What Can I Learn From a Home That’s Already Been Sold?
First things first, if the home is not technically sold, then there is a chance the potential buyer will bail or be unable to close, thus giving you the continued opportunity to create value with the property seller. However, if the property did sell, then this would be a good time to ask the following.
- When did the home sell? This will give you additional information about the number of days on the market for this street/area in your market.
- Did the home sell to another investor or an end-user? Who is working in your general area? Did another investor pay a higher price or give more favorable terms? If yes, is there anything else you could have done or learned to do differently?
- What was the final sales price? Learn how low the seller was really willing to drop the asking price. In the future, it would be wise to remember this negotiation and the seller’s final price and terms.
Related: 8 Negotiation Techniques That Will Help Every Newbie Land a Better Deal
Remember: Be positive and upbeat when asking these questions. See below for a script outline.
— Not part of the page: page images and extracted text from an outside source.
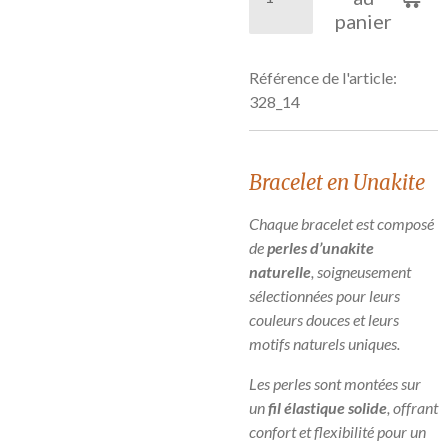
panier
Référence de l'article:
328_14
Bracelet en Unakite
Chaque bracelet est composé
de
perles d’unakite
naturelle
, soigneusement
sélectionnées pour leurs
couleurs douces et leurs
motifs naturels uniques.
Les perles sont montées sur
un
fil élastique solide
, offrant
confort et flexibilité pour un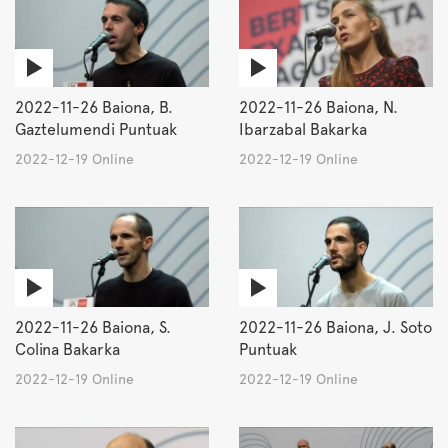
2022-11-26 Baiona, B.
2022-11-26 Baiona, N.
Gaztelumendi Puntuak
Ibarzabal Bakarka
2022-12-19 Online
2022-12-19 Online
2022-11-26 Baiona, S.
2022-11-26 Baiona, J. Soto
Colina Bakarka
Puntuak
2022-12-19 Online
2022-12-19 Online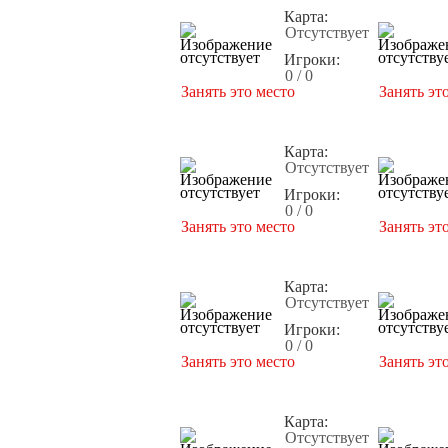
Карта:
Отсутствует
Игроки:
0 / 0
Занять это место
Занять эт
Карта:
Отсутствует
Игроки:
0 / 0
Занять это место
Занять эт
Карта:
Отсутствует
Игроки:
0 / 0
Занять это место
Занять эт
Карта:
Отсутствует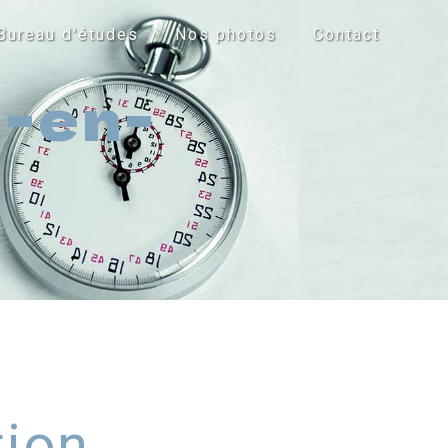
Bureau d'études
Nos photos
Contact
n-en-
tion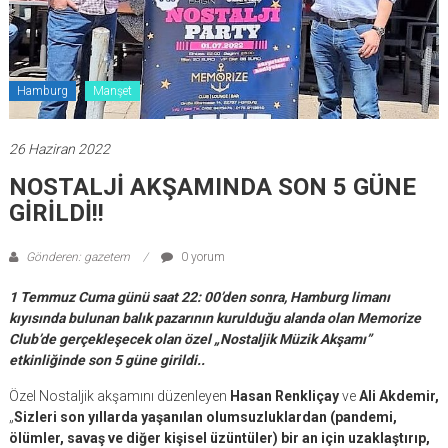
Hamburg
Manşet
26 Haziran 2022
NOSTALJİ AKŞAMINDA SON 5 GÜNE
GİRİLDİ!!
Gönderen: gazetem
0 yorum
1 Temmuz Cuma günü saat 22: 00’den sonra, Hamburg limanı
kıyısında bulunan balık pazarının kurulduğu alanda olan Memorize
Club’de gerçekleşecek olan özel „Nostaljik Müzik Akşamı”
etkinliğinde son 5 güne girildi..
Özel Nostaljik akşamını düzenleyen
Hasan Renkliçay
ve
Ali Akdemir,
„
Sizleri son yıllarda yaşanılan olumsuzluklardan (pandemi,
ölümler, savaş ve diğer kişisel üzüntüler) bir an için uzaklaştırıp,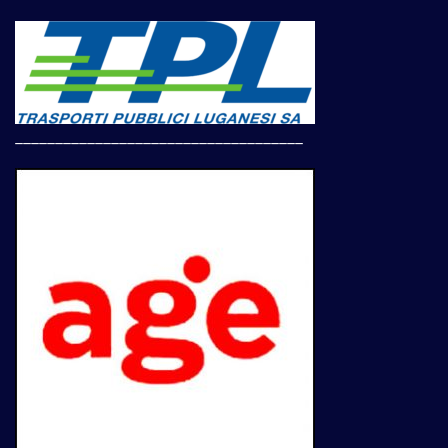
____________________________________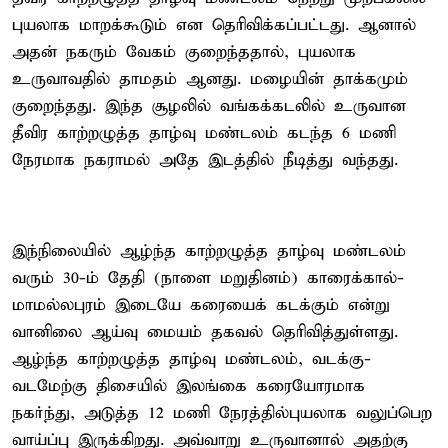
புயலாக மாறக்கூடும் என தெரிவிக்கப்பட்டது. ஆனால்
அதன் நகரும் வேகம் குறைந்ததால், புயலாக
உருவாவதில் தாமதம் ஆனது. மழையின் தாக்கமும்
குறைந்தது. இந்த சூழலில் வங்கக்கடலில் உருவான
தீவிர காற்றழுத்த தாழ்வு மண்டலம் கடந்த 6 மணி
நேரமாக நகராமல் அதே இடத்தில் நீடித்து வந்தது.
இந்நிலையில் ஆழ்ந்த காற்றழுத்த தாழ்வு மண்டலம்
வரும் 30-ம் தேதி (நாளை மறுதினம்) காரைக்கால்-
மாமல்லபுரம் இடையே கரையைக் கடக்கும் என்று
வானிலை ஆய்வு மையம் தகவல் தெரிவித்துள்ளது.
ஆழ்ந்த காற்றழுத்த தாழ்வு மண்டலம், வடக்கு-
வடமேற்கு திசையில் இலங்கை கரையோரமாக
நகர்ந்து, அடுத்த 12 மணி நேரத்தில்புயலாக வலுப்பெற
வாய்ப்பு இருக்கிறது. அவ்வாறு உருவானால் அதற்கு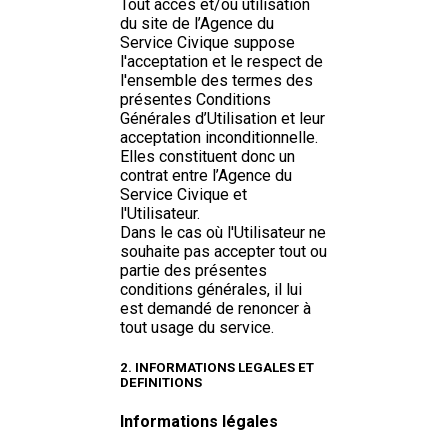
Tout accès et/ou utilisation
du site de l’Agence du
Service Civique suppose
l'acceptation et le respect de
l'ensemble des termes des
présentes Conditions
Générales d’Utilisation et leur
acceptation inconditionnelle.
Elles constituent donc un
contrat entre l’Agence du
Service Civique et
l'Utilisateur.
Dans le cas où l'Utilisateur ne
souhaite pas accepter tout ou
partie des présentes
conditions générales, il lui
est demandé de renoncer à
tout usage du service.
2. INFORMATIONS LEGALES ET
DEFINITIONS
Informations légales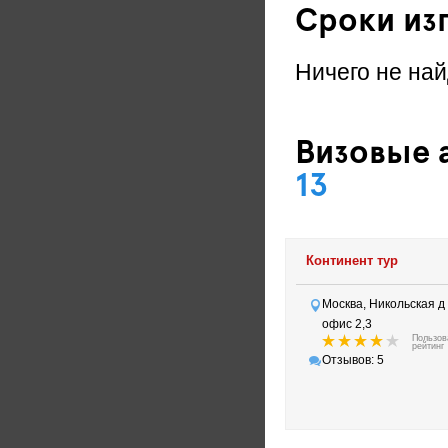
Сроки из
Ничего не най
Визовые а
13
Континент тур
Москва, Никольская д 
офис 2,3
Пользов
рейтинг
Отзывов: 5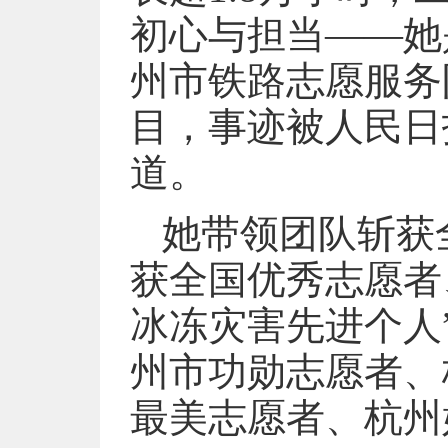
初心与担当——她
州市铁路志愿服务
目，事迹被人民日
道。
她带领团队斩获
获全国优秀志愿者
冰冻灾害先进个人
州市功勋志愿者、
最美志愿者、杭州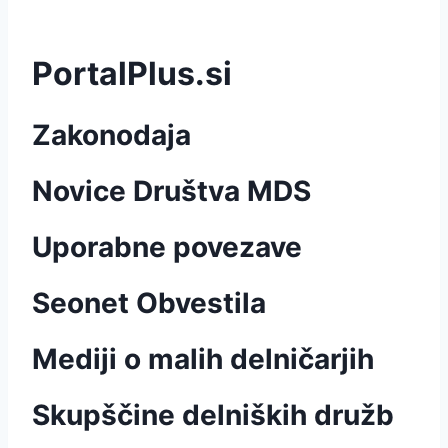
PortalPlus.si
Zakonodaja
Novice Društva MDS
Uporabne povezave
Seonet Obvestila
Mediji o malih delničarjih
Skupščine delniških družb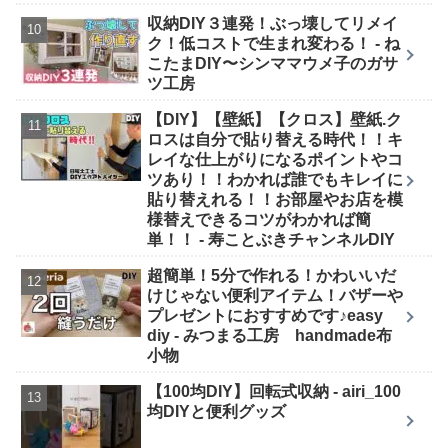
収納DIY３連発！ぶっ壊してリメイ
ク！低コストで生まれ変わる！ - ね
こたまDIY〜シンママウメ子のガサ
ツ工房
【DIY】【壁紙】【クロス】壁紙.ク
ロスは自分で貼り替える時代！！キ
レイな仕上がりになるポイントやコ
ツあり！！わかれば誰でもキレイに
貼り替えれる！！お部屋やお店を模
様替えできるコツがわかれば簡
単！！ - 寿ことぶきチャンネルDIY
超簡単！5分で作れる！かわいいだ
けじゃない便利アイテム！バザーや
プレゼントにおすすめです♪easy
diy - みつまる工房 handmade布
小物
【100均DIY】回転式収納 - airi_100
均DIYと便利グッズ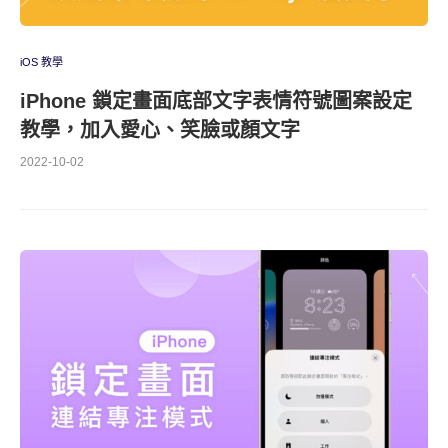
iOS 教學
iPhone 鎖定畫面底部文字表情符號圖案設定
教學，加入愛心、笑臉或顏文字
2022-10-02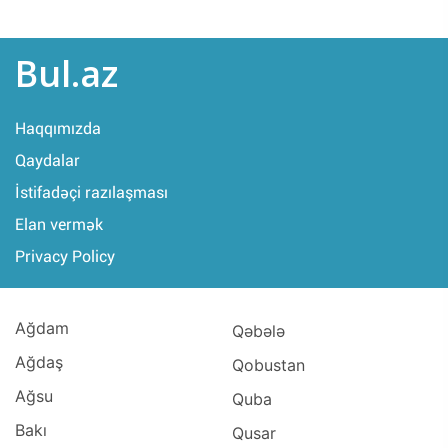
Bul.az
Haqqımızda
Qaydalar
İstifadəçi razılaşması
Elan vermək
Privacy Policy
Ağdam
Qəbələ
Ağdaş
Qobustan
Ağsu
Quba
Bakı
Qusar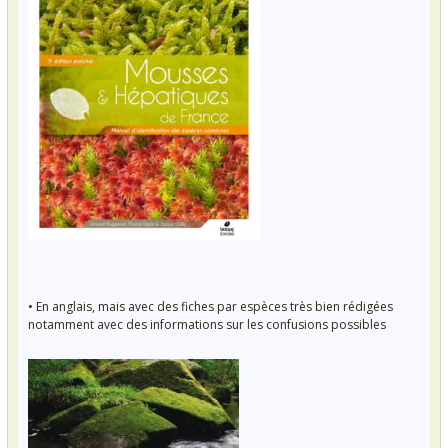
• En anglais, mais avec des fiches par espèces très bien rédigées
notamment avec des informations sur les confusions possibles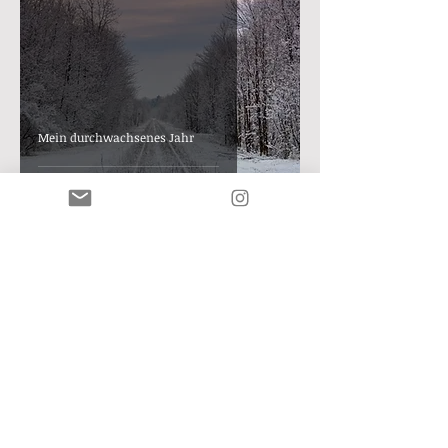
Mein durchwachsenes Jahr
diedreißigerin
2. Jan. 2021
5 Min. Lesezeit
2020: wir waren, ich bin, danke & bussi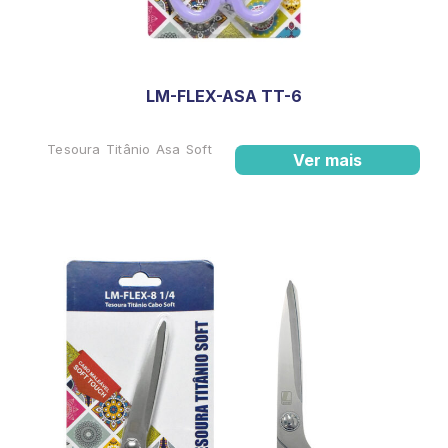
LM-FLEX-ASA TT-6
Tesoura Titânio Asa Soft
Ver mais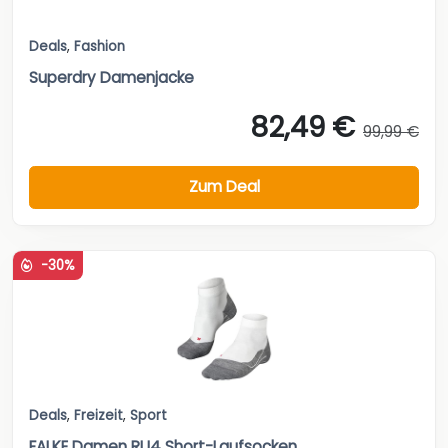
Deals
,
Fashion
Superdry Damenjacke
82,49 €
99,99 €
Zum Deal
-30%
Deals
,
Freizeit
,
Sport
FALKE Damen RU4 Short-Laufsocken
Example of a Call Made to a Seller 30 Days After Our Last Conversation
Me: “Afternoon, Mr. Jenkins. This is John giving you a call back about your 3-bedroom mobile home for sale in Kings Village MHP. We spoke about 4 weeks ago and made you a few offers on your property for sale at the time. I was curious to hear if you have had any more showings or interest from potential buyers since we last spoke.”
Seller: “Hi, John. Yes, the home was sold yesterday to a nice young couple.”
Me: “Wonderful! I am really glad to hear that for you. I am curious, what price did you end up selling the home for?”
Seller: “We sold the home for $15,500.”
Me: “Congratulations, Mr. Jenkins! I am very happy for you and your family. The home was worth every bit of that. The buyers got themselves a beautiful home. In the future, if you or anyone your know have any other real estate concerns or mobile homes for sale, please don’t hesitate to ever call me anytime. Congratulations again.”
Following up with sellers should already be a mandatory part of your real estate investing business. To assume a seller’s previous “no” (in response to your purchase offer) is permanent can be unwise and simply untrue.
Sellers typically become more flexible over time. Continue following up with sellers as long as their homes are showing “for sale” and the sellers are still happy to hear from you. The proximity between phone calls and/or letters may depend on the motivation level of the seller and how close to a win-win deal you are both becoming.
3 Benefits to Following Up With Sellers
Simply calling sellers back allows them to hear your voice and name again. Additionally, being proactive and genuinely interested in helping each seller is a great way to expand your circle of influence. Sellers often know of other sellers/owners who may/will need to sell eventually.
2. Firsthand Information
Ask these questions to better understand your negotiations and the seller’s true current situation.
- “Has anything changed since we last spoke?”
- “Have there been any showings to potential buyers since we last spoke?”
- “Any new potential buyers since we last spoke?”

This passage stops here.